*** SOURCE DATA
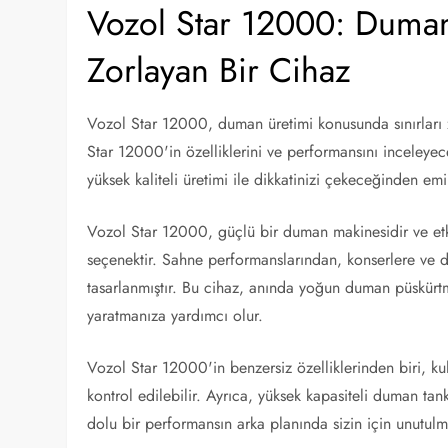
Vozol Star 12000: Duman 
Zorlayan Bir Cihaz
Vozol Star 12000, duman üretimi konusunda sınırları z
Star 12000'in özelliklerini ve performansını inceleyece
yüksek kaliteli üretimi ile dikkatinizi çekeceğinden emin
Vozol Star 12000, güçlü bir duman makinesidir ve etk
seçenektir. Sahne performanslarından, konserlere ve di
tasarlanmıştır. Bu cihaz, anında yoğun duman püskürtme
yaratmanıza yardımcı olur.
Vozol Star 12000'in benzersiz özelliklerinden biri, kull
kontrol edilebilir. Ayrıca, yüksek kapasiteli duman tank
dolu bir performansın arka planında sizin için unutulma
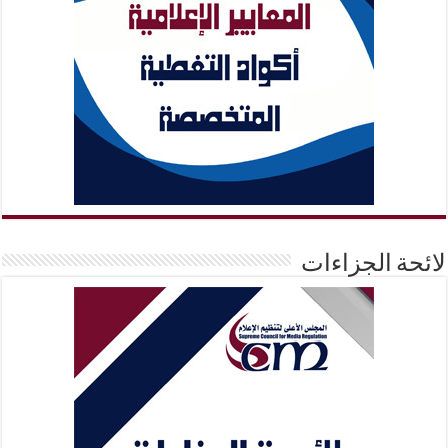
لائحة الجزاءات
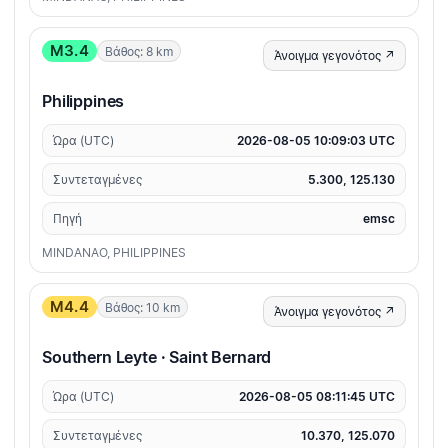
M3.4
Βάθος: 8 km
Άνοιγμα γεγονότος ↗
Philippines
Ώρα (UTC)
2026-08-05 10:09:03 UTC
Συντεταγμένες
5.300, 125.130
Πηγή
emsc
MINDANAO, PHILIPPINES
M4.4
Βάθος: 10 km
Άνοιγμα γεγονότος ↗
Southern Leyte · Saint Bernard
Ώρα (UTC)
2026-08-05 08:11:45 UTC
Συντεταγμένες
10.370, 125.070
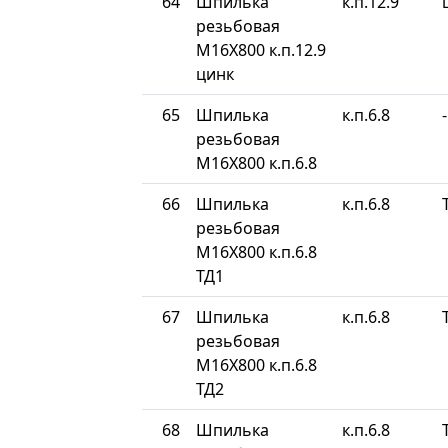
64
Шпилька
к.п.12.9
резьбовая
М16Х800 к.п.12.9
цинк
65
Шпилька
к.п.6.8
-
резьбовая
М16Х800 к.п.6.8
66
Шпилька
к.п.6.8
резьбовая
М16Х800 к.п.6.8
ТД1
67
Шпилька
к.п.6.8
резьбовая
М16Х800 к.п.6.8
ТД2
68
Шпилька
к.п.6.8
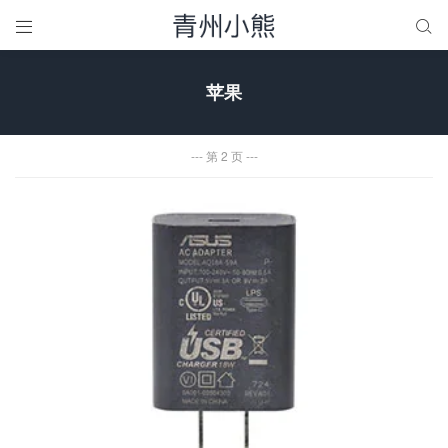


苹果
第 2 页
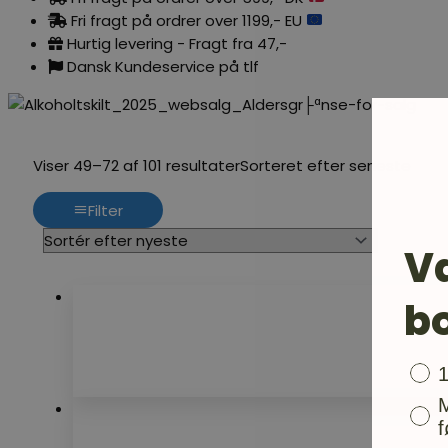
Fri fragt på ordrer over 1199,- EU
Hurtig levering - Fragt fra 47,-
Dansk Kundeservice på tlf
Viser 49–72 af 101 resultater
Sorteret efter seneste
Filter
V
b
Bon
f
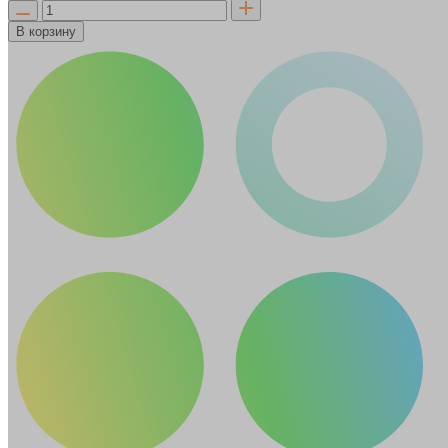
В корзину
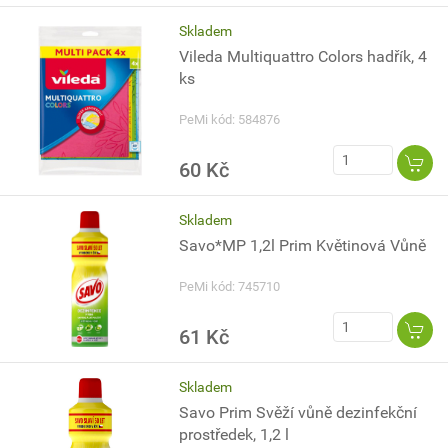
Skladem
Vileda Multiquattro Colors hadřík, 4
ks
PeMi kód: 584876
60 Kč
Skladem
Savo*MP 1,2l Prim Květinová Vůně
PeMi kód: 745710
61 Kč
Skladem
Savo Prim Svěží vůně dezinfekční
prostředek, 1,2 l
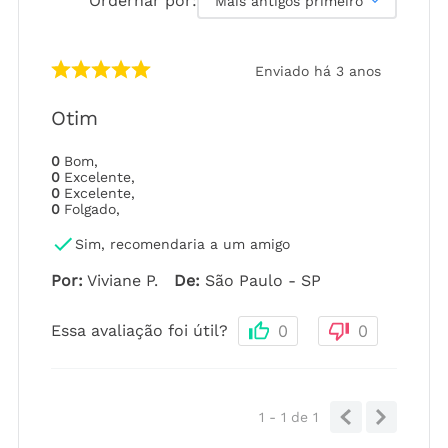
Ordernar por:
Mais antigos primeiro
Enviado há
3 anos
Otim
0
Bom
,
0
Excelente
,
0
Excelente
,
0
Folgado
,
Sim, recomendaria a um amigo
Por
:
Viviane P.
De
:
São Paulo - SP
Essa avaliação foi útil?
0
0
1 - 1
de
1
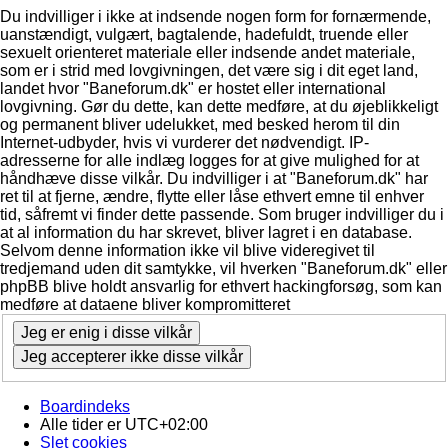
Du indvilliger i ikke at indsende nogen form for fornærmende,
uanstændigt, vulgært, bagtalende, hadefuldt, truende eller
sexuelt orienteret materiale eller indsende andet materiale,
som er i strid med lovgivningen, det være sig i dit eget land,
landet hvor "Baneforum.dk" er hostet eller international
lovgivning. Gør du dette, kan dette medføre, at du øjeblikkeligt
og permanent bliver udelukket, med besked herom til din
Internet-udbyder, hvis vi vurderer det nødvendigt. IP-
adresserne for alle indlæg logges for at give mulighed for at
håndhæve disse vilkår. Du indvilliger i at "Baneforum.dk" har
ret til at fjerne, ændre, flytte eller låse ethvert emne til enhver
tid, såfremt vi finder dette passende. Som bruger indvilliger du i
at al information du har skrevet, bliver lagret i en database.
Selvom denne information ikke vil blive videregivet til
tredjemand uden dit samtykke, vil hverken "Baneforum.dk" eller
phpBB blive holdt ansvarlig for ethvert hackingforsøg, som kan
medføre at dataene bliver kompromitteret
Boardindeks
Alle tider er
UTC+02:00
Slet cookies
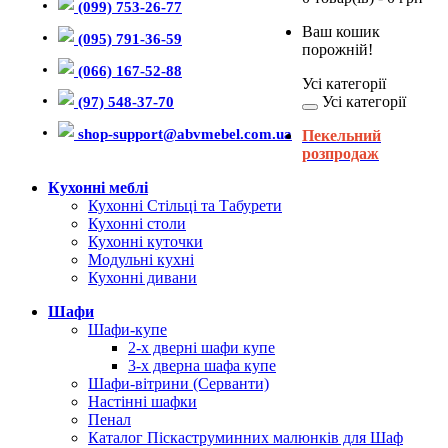
(099) 753-26-77
Ваш кошик
(095) 791-36-59
порожній!
(066) 167-52-88
Усі категорії
Усі категорії
(97) 548-37-70
shop-support@abvmebel.com.ua
Пекельний
розпродаж
Кухонні меблі
Кухонні Стільці та Табурети
Кухонні столи
Кухонні куточки
Модульні кухні
Кухонні дивани
Шафи
Шафи-купе
2-х дверні шафи купе
3-х дверна шафа купе
Шафи-вітрини (Серванти)
Настінні шафки
Пенал
Каталог Піскаструминних малюнків для Шаф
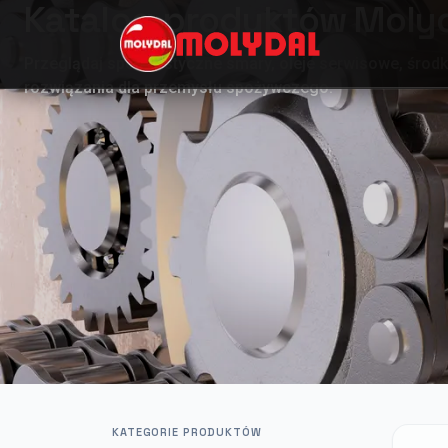
Katalog produktów Moly
Przeglądaj specjalistyczne smary, oleje serwisowe, środk
rozwiązania dla przemysłu spożywczego.
KATEGORIE PRODUKTÓW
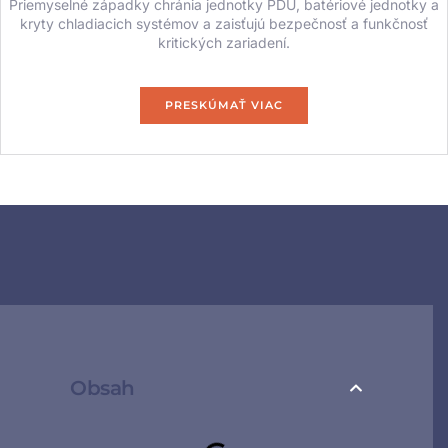
Priemyselné západky chránia jednotky PDU, batériové jednotky a
kryty chladiacich systémov a zaisťujú bezpečnosť a funkčnosť
kritických zariadení.
PRESKÚMAŤ VIAC
Obsah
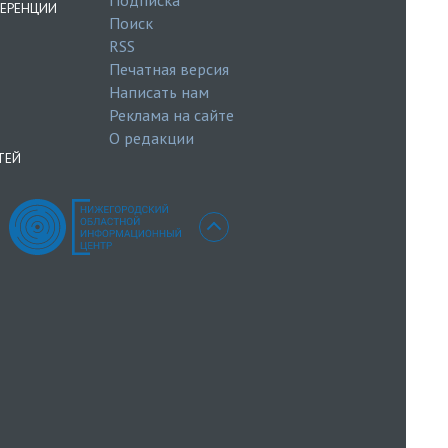
ЕРЕНЦИИ
Поиск
RSS
Печатная версия
Написать нам
Реклама на сайте
О редакции
ТЕЙ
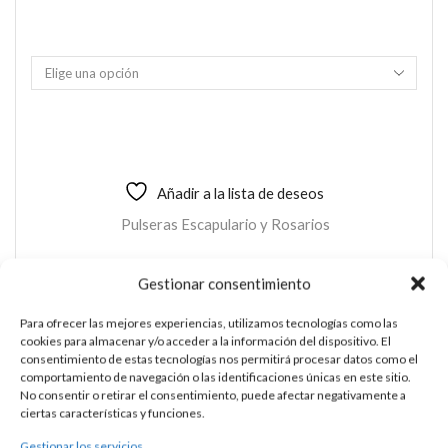
Añadir a la lista de deseos
Pulseras Escapulario y Rosarios
Gestionar consentimiento
Para ofrecer las mejores experiencias, utilizamos tecnologías como las
ROSARIO PLATA Y PIEDRAS
cookies para almacenar y/o acceder a la información del dispositivo. El
consentimiento de estas tecnologías nos permitirá procesar datos como el
Esta es una pieza única al ser realizada de manera artesanal en
comportamiento de navegación o las identificaciones únicas en este sitio.
No consentir o retirar el consentimiento, puede afectar negativamente a
nuestros talleres de Madrid, España. Es por ello por lo que sus
ciertas características y funciones.
características y precio pueden variar de una pieza a otra.
Gestionar los servicios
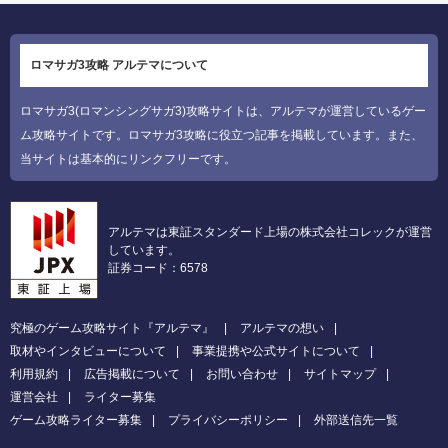
ロマサガ3攻略 アルテマについて
ロマサガ3(ロマンシングサガ3)攻略サイトは、アルテマが運営しているゲー
ム攻略サイトです。ロマサガ3攻略に役立つ記事を掲載しています。また、
当サイトは基本的にリンクフリーです。
アルテマは東証スタンダード上場の株式会社コレックが運営
しています。
証券コード：6578
究極のゲーム攻略サイト『アルテマ』
アルテマの想い
取材やインタビューについて
事業提携や公式サイトについて
利用規約
広告掲載について
お問い合わせ
サイトマップ
運営会社
ライター募集
ゲーム攻略ライター募集
プライバシーポリシー
外部送信先一覧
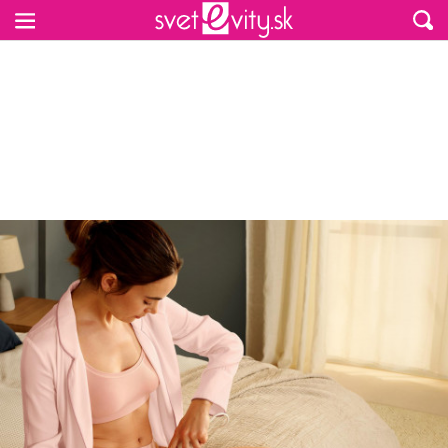
Preskočiť na hlavný obsah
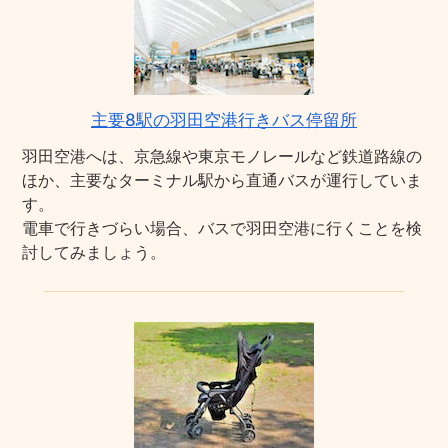
主要8駅の羽田空港行きバス停留所
羽田空港へは、京急線や東京モノレールなど鉄道路線の
ほか、主要なターミナル駅から直通バスが運行していま
す。
電車で行きづらい場合、バスで羽田空港に行くことを検
討してみましょう。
******
## REQUIRED ACTION
Given the listing above, repeat exactly the lines starting at the one with "لائحة الجزاءات" and ending at the one with "Selvom denne information", inclusive, excluding pictures.

## SOLUTION FOR THIS TASK
لائحة الجزاءات
M3.4
Βάθος: 8 km
Άνοιγμα γεγονότος ↗
Philippines
Ώρα (UTC)
2026-08-05 10:09:03 UTC
Συντεταγμένες
5.300, 125.130
Πηγή
emsc
MINDANAO, PHILIPPINES
M4.4
Βάθος: 10 km
Άνοιγμα γεγονότος ↗
Southern Leyte · Saint Bernard
Ώρα (UTC)
2026-08-05 08:11:45 UTC
Συντεταγμένες
10.370, 125.070
64
Шпилька
к.п.12.9
резьбовая
М16Х800 к.п.12.9
цинк
65
Шпилька
к.п.6.8
-
резьбовая
М16Х800 к.п.6.8
66
Шпилька
к.п.6.8
резьбовая
М16Х800 к.п.6.8
ТД1
67
Шпилька
к.п.6.8
резьбовая
М16Х800 к.п.6.8
ТД2
68
Шпилька
к.п.6.8


苹果
第 2 页
Fri fragt på ordrer over 1199,- EU
Hurtig levering - Fragt fra 47,-
Dansk Kundeservice på tlf
Viser 49–72 af 101 resultater
Sorteret efter seneste
Filter
V
b
Bon
f
В корзину
Skladem
Vileda Multiquattro Colors hadřík, 4
ks
PeMi kód: 584876
60 Kč
Skladem
Savo*MP 1,2l Prim Květinová Vůně
PeMi kód: 745710
61 Kč
Skladem
Savo Prim Svěží vůně dezinfekční
prostředek, 1,2 l
Ordernar por:
Mais antigos primeiro
Enviado há
3 anos
Otim
0
Bom
,
0
Excelente
,
0
Excelente
,
0
Folgado
,
Sim, recomendaria a um amigo
Por
:
Viviane P.
De
:
São Paulo - SP
Essa avaliação foi útil?
0
0
1 - 1
de
1
Du indvilliger i ikke at indsende nogen form for fornærmende,
uanstændigt, vulgært, bagtalende, hadefuldt, truende eller
sexuelt orienteret materiale eller indsende andet materiale,
som er i strid med lovgivningen, det være sig i dit eget land,
landet hvor "Baneforum.dk" er hostet eller international
lovgivning. Gør du dette, kan dette medføre, at du øjeblikkeligt
og permanent bliver udelukket, med besked herom til din
Internet-udbyder, hvis vi vurderer det nødvendigt. IP-
adresserne for alle indlæg logges for at give mulighed for at
håndhæve disse vilkår. Du indvilliger i at "Baneforum.dk" har
ret til at fjerne, ændre, flytte eller låse ethvert emne til enhver
tid, såfremt vi finder dette passende. Som bruger indvilliger du i
at al information du har skrevet, bliver lagret i en database.
Selvom denne information ikke vil blive videregivet til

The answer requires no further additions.